Most mass merchandisers are struggling in the face of intense competition and sluggish fall sales. But Kmart, trying to overcome years of lethargy, seems to have been singled out lately for Wall Street’s wrath.

Consider:

Kmart stock plummeted 36 percent in October and dropped further to $7.62-1/2 a share on Friday, a level not seen since 1982. Although the stock rebounded a bit Monday to $8.37-1/2, it’s still way down from $14 in January and $28 in November 1992.

The latest stock plunge was triggeredd by a rumor, denied by management, that Kmart was considering Chapter 11 bankruptcy reorganization.

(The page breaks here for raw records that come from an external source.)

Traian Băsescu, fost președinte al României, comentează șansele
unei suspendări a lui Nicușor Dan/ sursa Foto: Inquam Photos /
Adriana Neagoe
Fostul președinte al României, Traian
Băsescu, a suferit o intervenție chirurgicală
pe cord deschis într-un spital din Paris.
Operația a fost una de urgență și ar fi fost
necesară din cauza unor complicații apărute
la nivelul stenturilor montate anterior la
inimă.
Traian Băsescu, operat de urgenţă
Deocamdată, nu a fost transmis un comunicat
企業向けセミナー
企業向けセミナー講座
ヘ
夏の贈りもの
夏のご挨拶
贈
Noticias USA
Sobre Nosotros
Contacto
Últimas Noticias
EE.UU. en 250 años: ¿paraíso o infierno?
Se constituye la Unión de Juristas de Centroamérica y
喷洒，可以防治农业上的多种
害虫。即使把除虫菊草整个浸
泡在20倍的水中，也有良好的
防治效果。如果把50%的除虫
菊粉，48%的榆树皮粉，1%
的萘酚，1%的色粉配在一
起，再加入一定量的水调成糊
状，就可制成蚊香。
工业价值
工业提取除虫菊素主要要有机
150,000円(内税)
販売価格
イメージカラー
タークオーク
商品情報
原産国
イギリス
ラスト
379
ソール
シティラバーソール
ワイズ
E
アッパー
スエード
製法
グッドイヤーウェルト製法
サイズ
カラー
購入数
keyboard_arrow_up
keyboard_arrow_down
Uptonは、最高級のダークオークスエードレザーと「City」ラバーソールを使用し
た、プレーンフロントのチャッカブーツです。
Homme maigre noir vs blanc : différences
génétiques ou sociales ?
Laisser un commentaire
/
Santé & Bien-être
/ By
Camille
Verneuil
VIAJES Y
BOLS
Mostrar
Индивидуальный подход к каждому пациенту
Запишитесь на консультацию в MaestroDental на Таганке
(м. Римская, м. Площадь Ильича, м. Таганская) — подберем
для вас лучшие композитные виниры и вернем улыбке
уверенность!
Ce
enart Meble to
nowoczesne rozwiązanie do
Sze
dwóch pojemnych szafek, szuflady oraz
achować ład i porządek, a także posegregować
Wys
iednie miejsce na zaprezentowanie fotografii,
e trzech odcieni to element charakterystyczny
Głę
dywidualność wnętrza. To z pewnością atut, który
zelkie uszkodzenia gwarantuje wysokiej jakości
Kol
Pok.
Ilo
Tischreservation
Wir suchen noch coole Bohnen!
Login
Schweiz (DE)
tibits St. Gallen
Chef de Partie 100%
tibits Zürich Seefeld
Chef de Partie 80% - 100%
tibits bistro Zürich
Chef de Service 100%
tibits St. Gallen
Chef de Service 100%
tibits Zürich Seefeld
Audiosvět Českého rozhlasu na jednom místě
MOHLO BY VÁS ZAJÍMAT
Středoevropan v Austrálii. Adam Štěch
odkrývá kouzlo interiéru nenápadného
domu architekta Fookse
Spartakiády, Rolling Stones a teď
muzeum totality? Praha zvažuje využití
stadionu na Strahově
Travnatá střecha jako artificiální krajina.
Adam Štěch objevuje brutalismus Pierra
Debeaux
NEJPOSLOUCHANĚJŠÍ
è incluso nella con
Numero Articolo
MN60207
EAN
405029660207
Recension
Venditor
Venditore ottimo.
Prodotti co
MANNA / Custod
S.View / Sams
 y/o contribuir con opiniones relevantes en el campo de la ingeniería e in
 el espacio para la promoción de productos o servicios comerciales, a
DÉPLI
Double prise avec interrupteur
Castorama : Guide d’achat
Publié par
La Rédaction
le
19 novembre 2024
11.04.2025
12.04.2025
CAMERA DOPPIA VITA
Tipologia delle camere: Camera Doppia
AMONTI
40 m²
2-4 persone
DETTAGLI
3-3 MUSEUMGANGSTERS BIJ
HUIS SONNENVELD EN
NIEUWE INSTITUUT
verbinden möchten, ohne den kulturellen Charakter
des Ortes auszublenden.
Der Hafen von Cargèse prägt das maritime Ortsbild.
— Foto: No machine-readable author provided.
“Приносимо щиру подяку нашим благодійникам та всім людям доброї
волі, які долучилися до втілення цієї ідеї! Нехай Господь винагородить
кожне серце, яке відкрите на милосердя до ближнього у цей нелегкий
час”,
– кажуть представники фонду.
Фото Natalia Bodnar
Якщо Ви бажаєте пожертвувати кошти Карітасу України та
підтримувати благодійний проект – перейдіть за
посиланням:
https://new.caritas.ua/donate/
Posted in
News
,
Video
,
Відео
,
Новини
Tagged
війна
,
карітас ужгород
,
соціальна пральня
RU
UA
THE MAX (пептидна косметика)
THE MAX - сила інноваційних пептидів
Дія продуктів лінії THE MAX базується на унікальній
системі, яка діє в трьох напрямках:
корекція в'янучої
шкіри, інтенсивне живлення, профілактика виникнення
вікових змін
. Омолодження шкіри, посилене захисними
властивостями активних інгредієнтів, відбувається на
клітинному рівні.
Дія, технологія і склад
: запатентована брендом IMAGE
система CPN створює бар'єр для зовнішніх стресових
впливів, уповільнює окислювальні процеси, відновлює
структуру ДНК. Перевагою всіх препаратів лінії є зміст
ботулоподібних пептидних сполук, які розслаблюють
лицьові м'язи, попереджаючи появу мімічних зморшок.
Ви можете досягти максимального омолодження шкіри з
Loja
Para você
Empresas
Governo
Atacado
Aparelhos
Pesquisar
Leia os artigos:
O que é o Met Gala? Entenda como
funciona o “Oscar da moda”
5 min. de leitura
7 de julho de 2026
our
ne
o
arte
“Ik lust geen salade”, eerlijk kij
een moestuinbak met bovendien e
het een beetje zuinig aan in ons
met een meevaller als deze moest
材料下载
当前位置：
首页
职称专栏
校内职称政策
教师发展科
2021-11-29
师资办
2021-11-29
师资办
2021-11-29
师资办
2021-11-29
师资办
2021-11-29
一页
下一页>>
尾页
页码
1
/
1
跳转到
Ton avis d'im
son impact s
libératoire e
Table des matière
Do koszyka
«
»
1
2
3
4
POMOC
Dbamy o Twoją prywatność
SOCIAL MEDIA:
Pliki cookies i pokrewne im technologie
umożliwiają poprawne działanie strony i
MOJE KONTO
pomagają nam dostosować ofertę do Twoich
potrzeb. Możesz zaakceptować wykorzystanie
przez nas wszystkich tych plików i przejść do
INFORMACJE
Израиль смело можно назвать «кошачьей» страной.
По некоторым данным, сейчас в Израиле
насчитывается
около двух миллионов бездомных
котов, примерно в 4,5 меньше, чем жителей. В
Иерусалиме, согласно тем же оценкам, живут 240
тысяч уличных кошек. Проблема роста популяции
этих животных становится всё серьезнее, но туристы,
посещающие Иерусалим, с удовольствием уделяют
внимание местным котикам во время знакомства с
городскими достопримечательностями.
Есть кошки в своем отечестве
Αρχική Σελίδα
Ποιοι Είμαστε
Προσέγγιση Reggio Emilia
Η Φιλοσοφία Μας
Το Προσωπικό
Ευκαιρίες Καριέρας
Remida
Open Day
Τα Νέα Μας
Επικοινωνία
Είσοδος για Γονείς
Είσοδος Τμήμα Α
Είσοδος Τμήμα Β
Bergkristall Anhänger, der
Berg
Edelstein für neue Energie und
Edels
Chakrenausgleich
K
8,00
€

Duff & Phelps Credit Rating Co. lowered its rating on about $2 billion of Kmart’s long-term debt Friday, further depressing the retailer’s stock. Standard & Poor’s and Moody’s Investment Service have Kmart on a credit watch and may lower their ratings, too.

Wall Street is skeptical about chief executive Floyd Hall’s recently announced plan to lure more customers with a front-of-the-store section offering low-cost, low-profit snacks, detergent and other consumables. Hall said testing showed many customers also ended up buying biggerticket items.

Kmart’s merchandising chief, former Macy’s executive Charles Chinni, resigned last month after just eight months at the company, leading to speculation there was discontent in the executive suite. “To some extent there’s an overreaction to any bit of bad news with Kmart,” said Michael Zucker, who watches the retailer for an institutional shareholder, the Union of Needletrades, Industrial and Textile Employees.

“They’ve been down so long that everything tends to looks bad.”

Indeed, Kmart’s troubles have been growing for years. Its former management was criticized for letting the core discount stores slide, while competitors such as Wal-Mart and Target grabbed market share.

The board replaced chairman and CEO Joseph Antonini in June with Hall, a former Target chief executive, who continued the store closures and layoffs started by his predecessor. Kmart closed 207 stores this year, following 121 in 1994. About 25,000 employees were let go.

But Wall Street is still waiting for some signs of a turnaround.

Kmart expects to announce its 11th consecutive quarter of disappointing earnings Thursday. Management warned investors a month ago that it expected earnings “well below” last year’s third-quarter performance of $39 million.

“Given the retail trends we’re all seeing, Kmart probably will get fairly deep into loss territory,” said Ron Petrie of Roney & Co. in Detroit.

It would be Kmart’s third consecutive quarterly loss and follow a $54 million loss in the second quarter.

“This originally was the quarter where I think most of us expected the company to show an increase in profit,” Joseph Ronning of Brown Brothers Harriman in New York said Monday.

“The sales figures they have been generating have been respectable in today’s market, but they’ve been at the cost of decreased profit margins.”

Analyst Wayne Hood of Prudential Securities Inc. in Atlanta said he was waiting until the first-quarter results are in next spring for any concrete signs of a turnaround.

The most pressing question is whether the credit rating agencies will wait that long, he said.

If Kmart’s credit rating were to fall to junk-bond status, it would trigger “put back” provisions on $681 million of Kmart’s real-estate debt, which could require the company to buy back its bonds immediately.

If more than $100 million of that debt were put back, Kmart’s bankers also could demand that it immediately replay outstanding loans under its lines of credit.

“They’d probably have to get waivers on some of their bank agreements,” Hood said. “It doesn’t mean they couldn’t survive. It just raises the bar for them.”

Still, the potential of increased financing costs for such a big retailer worries Wall Street.

Kmart spokeswoman Mary Lorencz declined to comment on the company’s woes Monday. But Kmart tried to ease investor fears in a statement last week:

“Given the significant operational improvements made in 1995 and the strength of the company’s balance sheet, we do not anticipate that Kmart will lose its investment grade rating,” Vice President Marvin Rich said. “We are working with outside advisers to resolve this issue.”